TFCA Friday: Week of Feb. 26

February 26, 2021

Minari
Minari | Melissa Lukenbaugh/A24

 

Welcome to TFCA Friday, a weekly round-up of film reviews and articles by TFCA members.

 

Want to see the Rogers Best Canadian Film Award nominees ahead of the TFCA Awards virtual gala on March 9? We’ve rounded up links to stream/rent nominees And the Birds Rained Down, Anne at 13,000 ft., and White Lie – with links to member interviews with each of the directors!

 

In Release this Week

Billie Eilish: The World’s a Little Blurry (dir. RJ Cutler)

 

“It is refreshing to see such an authentic portrait of youth and stardom,” admits Pat Mullen at POV Magazine. “Audiences expecting a full-fledged puff piece might be surprised.”

 

“Terrific lighter moments as when she meets Katy Perry and husband Orlando Bloom and has no idea who he is…for a moment, and a sweet response from her beloved crush Justin Bieber,” observes Anne Brodie at What She Said.

 

“At nearly two-and-a-half hours in length, Billie Eilish: The World’s a Little Blurry will be a large ask of most outside of the singer-songwriter’s massive fan base, but once director R.J. Cutler gets around to capturing its subjects more humane day-to-day joys and struggles, his documentary becomes a lot more engaging to casual viewers,” offers Andrew Parker at The Gate.

 

“The doc lasts a whopping 2 hours and 21 minutes, and director Cutler is not rushed but let his doc tell the unhurried story of his subject,” says Gilbert Seah at Afro Toronto.

 

“The film’s fade-to-black moment had me hoping for a title card that would read something like: Eilish continued to live a happy, creative life before passing away peacefully in 2102, aged 101,” writes Chris Knight at the National Post.

The End of the Storm (dir. James Erskine)

 

“One can see, from the film, the reason football is the world’s most popular sport,” observes Gilbert Seah at Afro Toronto.

Framing Britney Spears (dir. Samantha Stark)

 

“Framing Britney Spears is best viewed as a painful, empathetic examination of someone who has been repeatedly kicked while they were down,” writes Andrew Parker at The Gate.

 

“At just 74 minutes, Framing Britney Spears feels like watching a train wreck, not in slow motion, but sped up to a dizzying pace,” cringes Chris Knight at the National Post.

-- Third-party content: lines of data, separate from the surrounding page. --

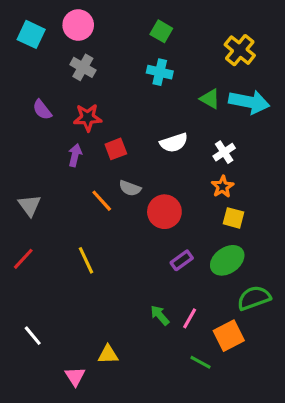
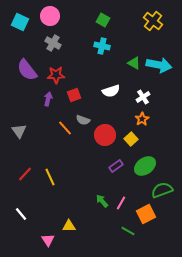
yellow cross: (240, 50) -> (153, 21), moved
purple semicircle: (42, 110) -> (27, 70), size x1.6
yellow square: (233, 218) -> (131, 139), moved, turned 32
red line: (23, 259) -> (25, 174), moved
yellow line: (86, 260) -> (50, 177), moved

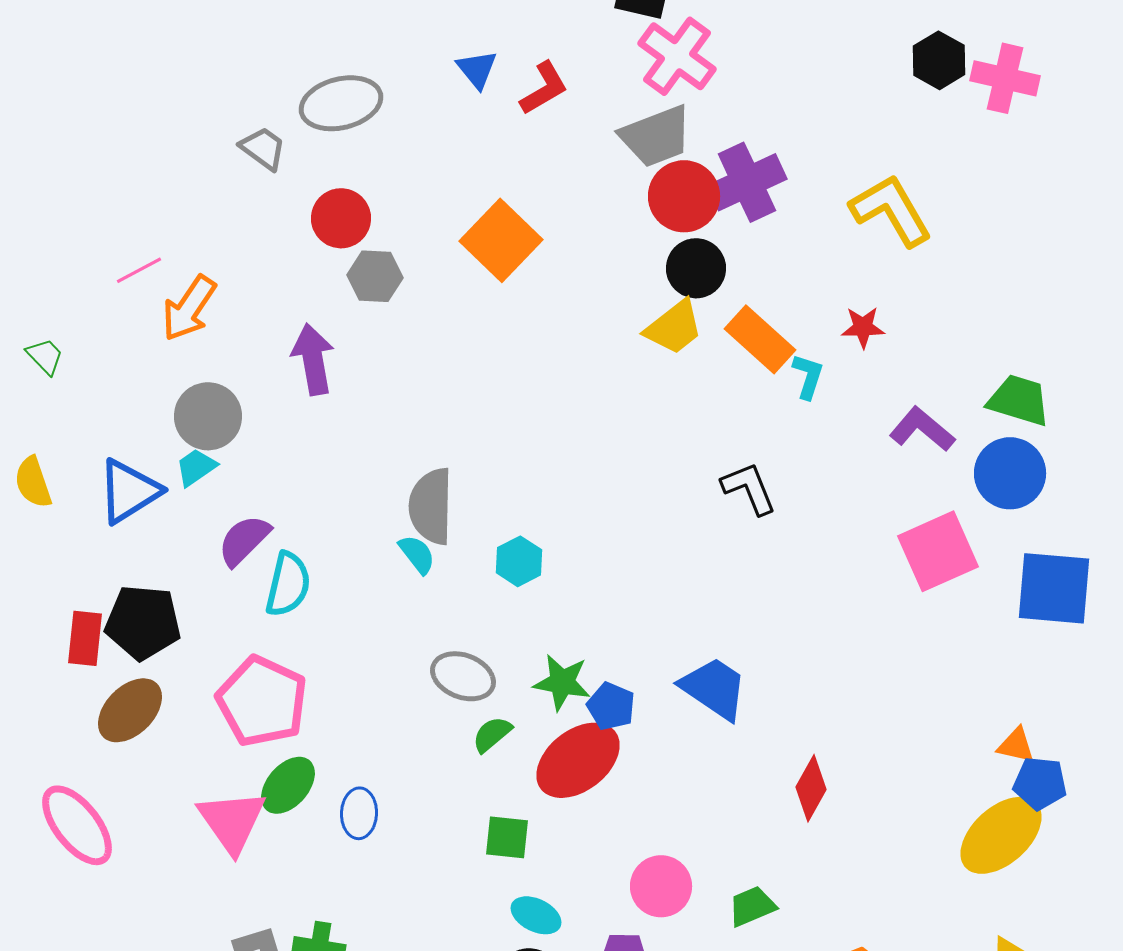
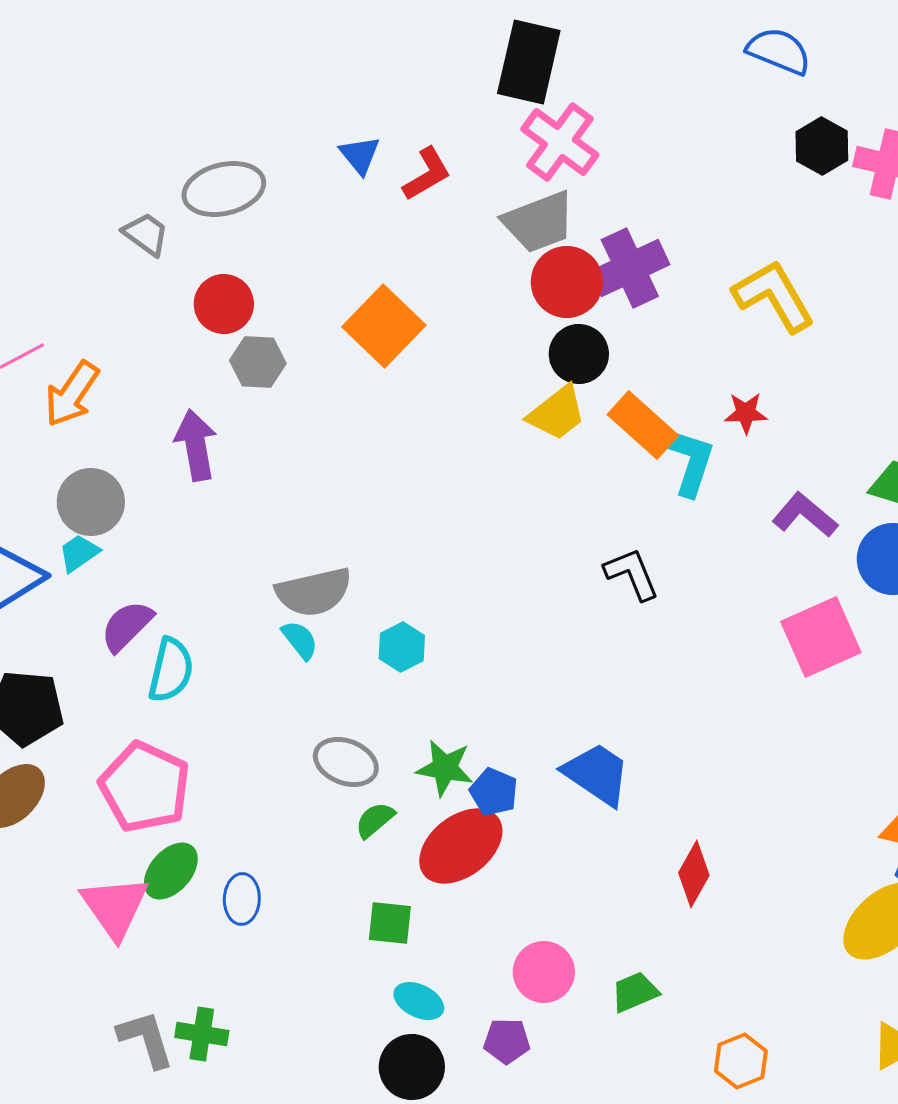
cyan L-shape: (808, 376) -> (691, 462), size x1.5
gray semicircle: (431, 506) -> (314, 592), turned -104

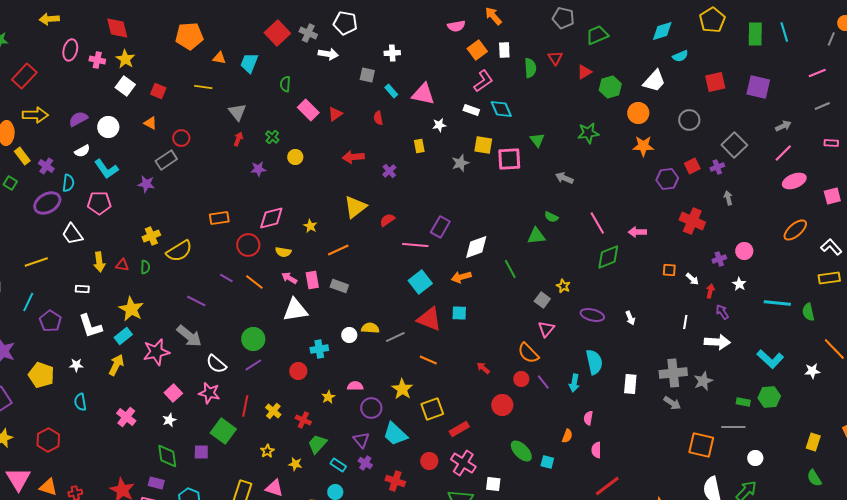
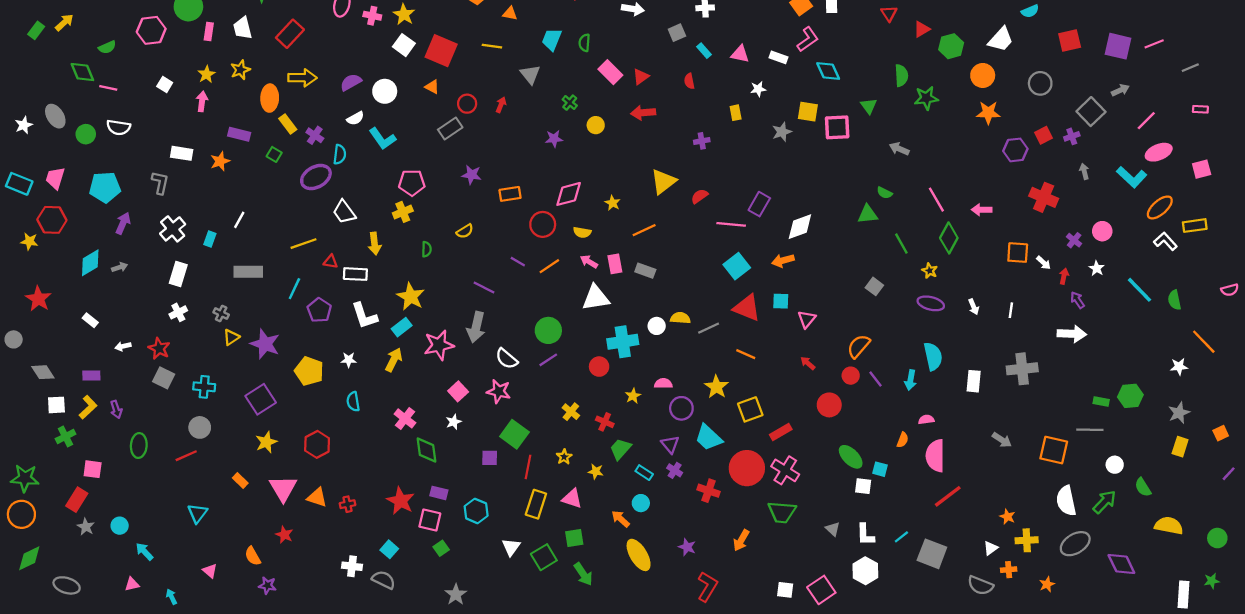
cyan trapezoid: (249, 63) -> (552, 39), moved
green semicircle: (530, 68) -> (901, 75), moved
pink line: (817, 73) -> (1154, 44), moved
gray square: (367, 75) -> (677, 33), turned -35
red square: (158, 91) -> (441, 51), size x1.8
pink triangle: (423, 94) -> (740, 54), size x0.7
white rectangle: (471, 110) -> (778, 57), moved
gray arrow: (783, 126) -> (1120, 90), moved
red arrow: (238, 139) -> (501, 105), moved
red arrow: (353, 157) -> (643, 113), moved
purple cross: (389, 171) -> (702, 141), turned 32
purple star: (146, 184) -> (472, 175), moved
pink pentagon: (99, 203) -> (412, 183), moved
yellow cross: (151, 236) -> (403, 212), moved
white L-shape: (831, 247) -> (1165, 241), moved
yellow semicircle: (179, 251) -> (465, 231), size x0.6
green diamond: (608, 257) -> (949, 238), turned -40
purple cross: (719, 259) -> (1074, 240), turned -32
red triangle: (122, 265) -> (331, 262), moved
green line: (510, 269) -> (901, 244), moved
orange square: (669, 270) -> (1018, 253), size x1.5
yellow rectangle: (829, 278) -> (1195, 226), moved
orange line: (254, 282) -> (549, 266), turned -72
yellow star: (563, 286) -> (930, 271), moved
white rectangle: (82, 289) -> (355, 274), size x1.5
cyan line: (777, 303) -> (1139, 290), turned 40
white line: (685, 322) -> (1011, 310), moved
pink triangle: (546, 329) -> (807, 319), moved
gray arrow: (189, 336) -> (476, 327), turned 64
cyan cross: (319, 349) -> (623, 342), size x1.5
orange semicircle: (528, 353) -> (859, 346), turned 85
cyan L-shape: (770, 359) -> (1132, 177), moved
gray star: (703, 381) -> (1179, 413), moved
gray arrow: (672, 403) -> (1002, 440), moved
red line: (245, 406) -> (528, 467), moved
pink semicircle: (588, 418) -> (926, 420), turned 72
pink semicircle: (596, 450) -> (935, 456), size x1.8
green diamond: (167, 456) -> (426, 450), moved
red circle: (429, 461) -> (747, 468), size x1.8
green semicircle: (814, 478) -> (1143, 487), moved
white square: (493, 484) -> (863, 486), moved

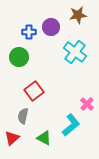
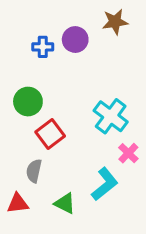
cyan cross: (75, 52) -> (111, 116), moved
green circle: (19, 57) -> (28, 102), moved
red triangle: (12, 138) -> (18, 203), turned 35

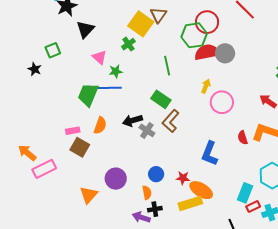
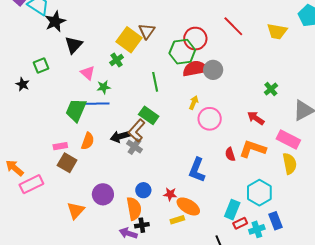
brown L-shape: (171, 121) -> (137, 131), moved
orange semicircle: (147, 193) -> (134, 209), size x1.6
yellow rectangle: (190, 203) -> (177, 220), size x0.6

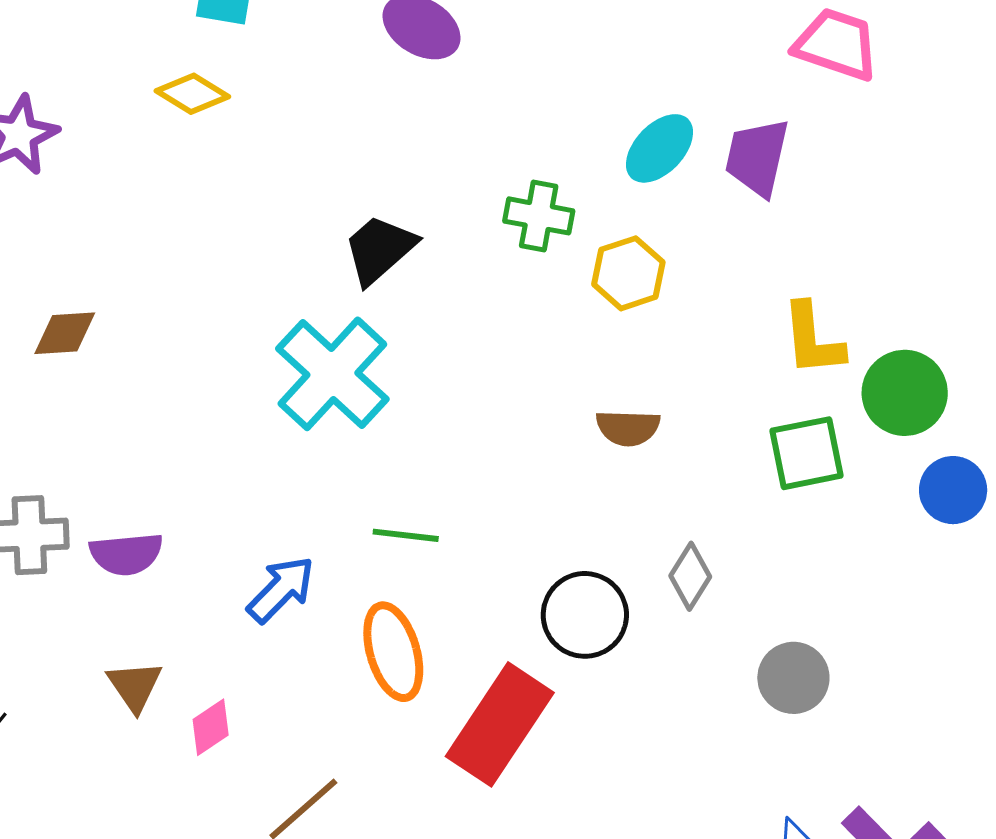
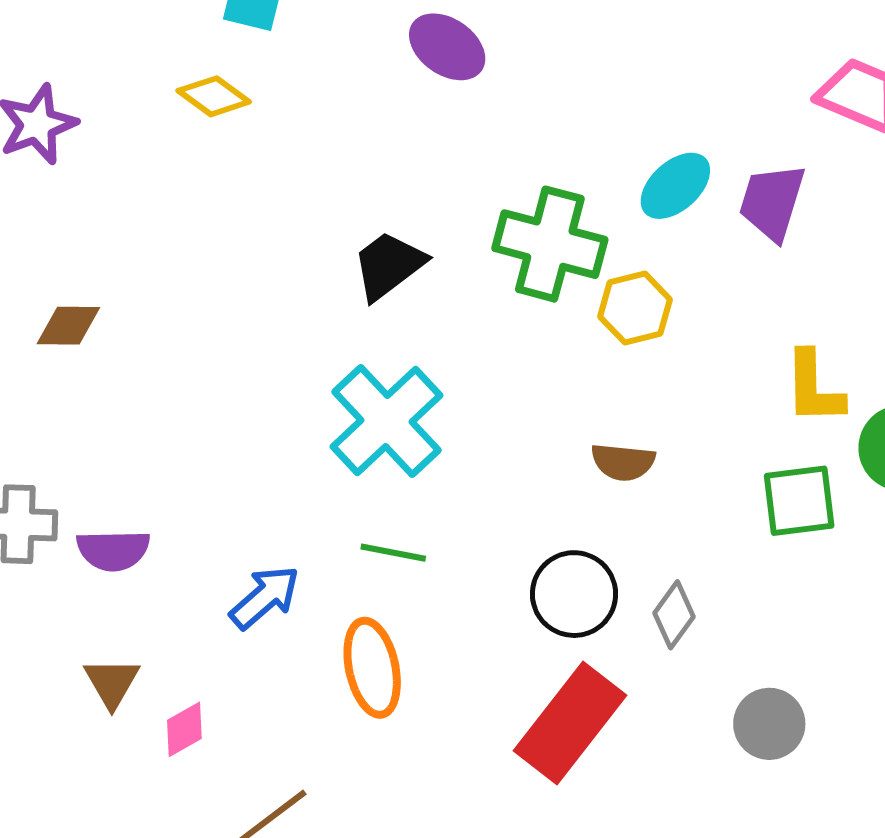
green cross: (539, 216) -> (550, 244), size x1.6
cyan cross: (332, 374) -> (387, 421), moved
black circle: (585, 615) -> (574, 594), moved
red rectangle: (500, 724) -> (570, 723), moved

The Girl on the Train (dir. Ribhu Dasgupta)

 

Gilbert Seah at Afro Toronto says it’s “entertaining enough, achieving the director’s goal of adapting the original film and book to an Indian audience.”

The Mauritanian (dir. Kevin Macdonald; Mar. 2)

 

“Though it’s a movie with an identity crisis, Rahim’s magnetic performance carries enough of The Mauritanian to make it a worthwhile watch,” notes Jim Slotek at Original Cin.

 

“[W]hile Macdonald manages to come up with one of the most impressively brutal cut-to-black endings in recent memory, the rest of this feature cannot hope to match the power of his cast,” declares Barry Hertz at The Globe and Mail.

 

At What She Said, Anne Brodie calls it “a tense legal and political fact-based thriller” and an “incredible, disturbing 14-year journey.”

 

“Rahim obviously gets a bravura monologue in the film’s final moments of unabashed soapboxing, yet Foster ultimately emerges as The Mauritanian’s secret weapon,” writes Pat Mullen at That Shelf.

 

“Foster and Cumberbatch are excellent. But the prize performance goes to Tahar Rahim,” offers Gilbert Seah at Afro Toronto.

 

Minari (dir. Lee Isaac Chung)

*TFCA Award winner: Best Screenplay*

*TFCA Award nominee: Best Picture, Best Director, Best Supporting Actress*

 

“It’s nominated for exactly one Golden Globe this weekend, for best foreign-language feature, which is a strangely graceful way of acknowledging the way this most American of narratives is received as an outsider story by people who refuse to see what’s really going on,” writes Norm Wilner at NOW Magazine. “In any case, this is one of the best movies of the year.” Wilner also speaks with director Lee Isaac Chung.

 

Calling Minari a “quietly powerful film that pulls you in slowly,” Eli Glasner at CBC speaks with star Steven Yeun and members of Canada’s Asian community about the film’s power. “The distance between children and father in an Asian family, this something that was so authentic,” says Kim’s Convenience star Andrew Phung on the film’s relationships.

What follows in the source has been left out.